● **Work to be completed**: An exact transcription is needed of the lines below from the one with "Bilgi [tab] (29, 2444)" through the one with "Vídeos (68, 1721)", with no other lines and no pictures.

Screenshot grounding data:

__________

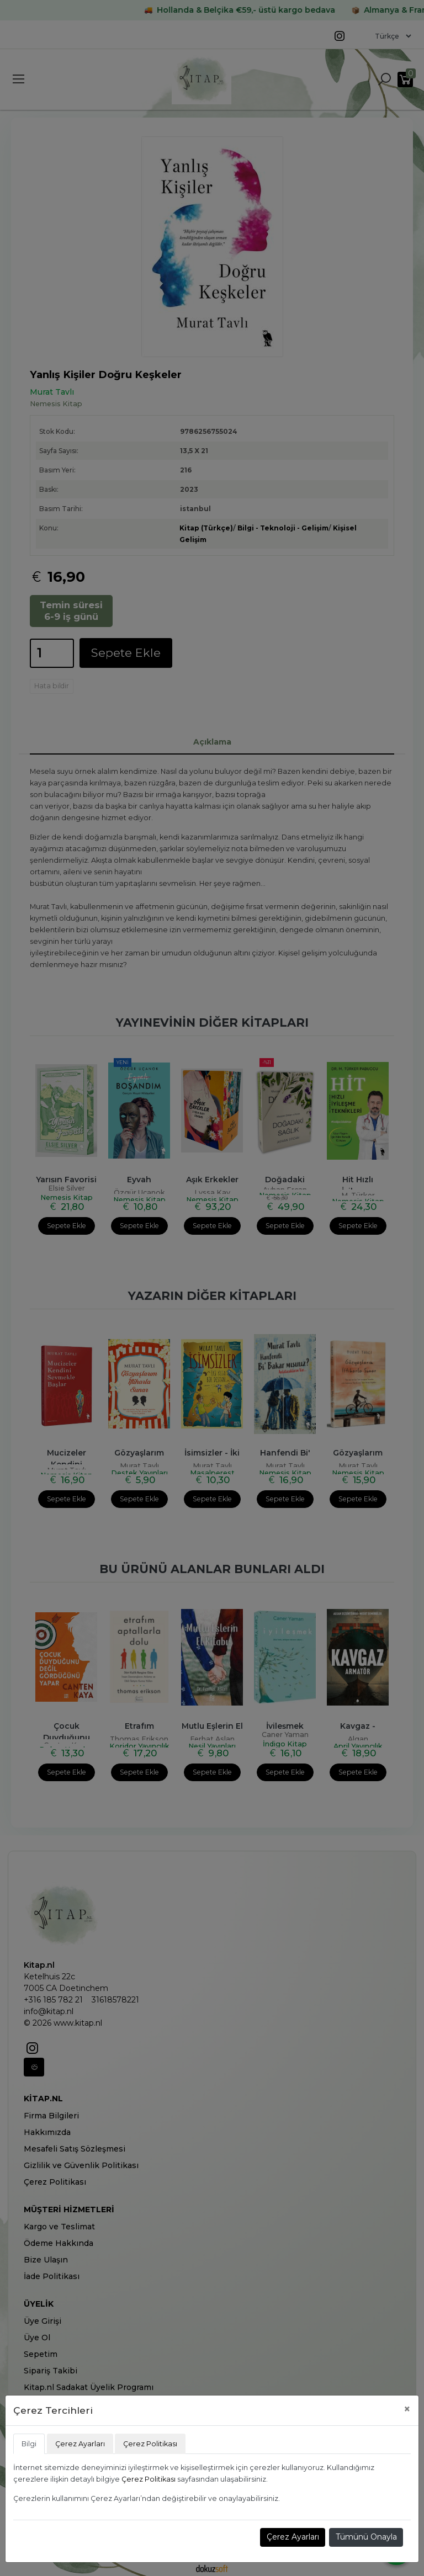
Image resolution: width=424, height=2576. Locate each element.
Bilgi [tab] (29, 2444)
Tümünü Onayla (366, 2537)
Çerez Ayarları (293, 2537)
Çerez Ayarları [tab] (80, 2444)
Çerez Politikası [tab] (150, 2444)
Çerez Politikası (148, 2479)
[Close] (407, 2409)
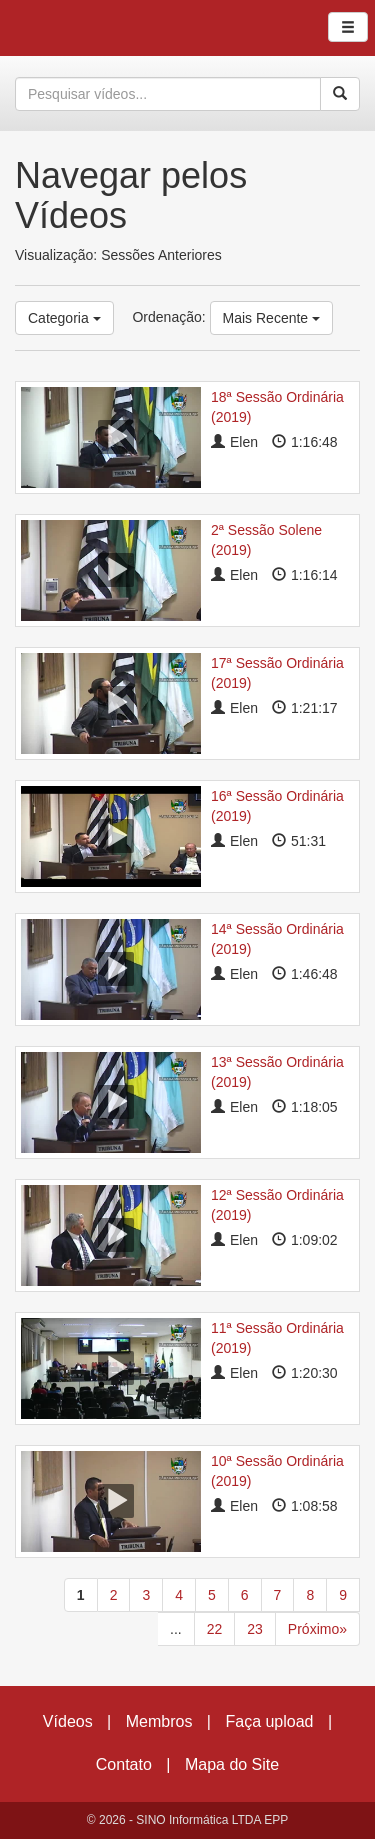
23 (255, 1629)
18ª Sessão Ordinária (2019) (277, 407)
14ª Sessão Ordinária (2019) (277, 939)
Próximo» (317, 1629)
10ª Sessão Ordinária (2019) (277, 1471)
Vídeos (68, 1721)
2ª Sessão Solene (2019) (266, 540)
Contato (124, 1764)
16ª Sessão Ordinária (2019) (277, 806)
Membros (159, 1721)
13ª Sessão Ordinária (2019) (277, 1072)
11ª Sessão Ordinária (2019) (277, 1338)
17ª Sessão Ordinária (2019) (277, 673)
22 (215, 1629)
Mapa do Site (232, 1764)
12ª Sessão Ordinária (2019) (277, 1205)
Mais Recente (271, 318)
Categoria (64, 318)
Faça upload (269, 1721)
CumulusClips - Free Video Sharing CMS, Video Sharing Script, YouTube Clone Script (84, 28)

__________

● **Result for this exercise**:
Bilgi [tab] (29, 2444)
Tümünü Onayla (366, 2537)
Çerez Ayarları (293, 2537)
Çerez Ayarları [tab] (80, 2444)
Çerez Politikası [tab] (150, 2444)
Çerez Politikası (148, 2479)
[Close] (407, 2409)
23 (255, 1629)
18ª Sessão Ordinária (2019) (277, 407)
14ª Sessão Ordinária (2019) (277, 939)
Próximo» (317, 1629)
10ª Sessão Ordinária (2019) (277, 1471)
Vídeos (68, 1721)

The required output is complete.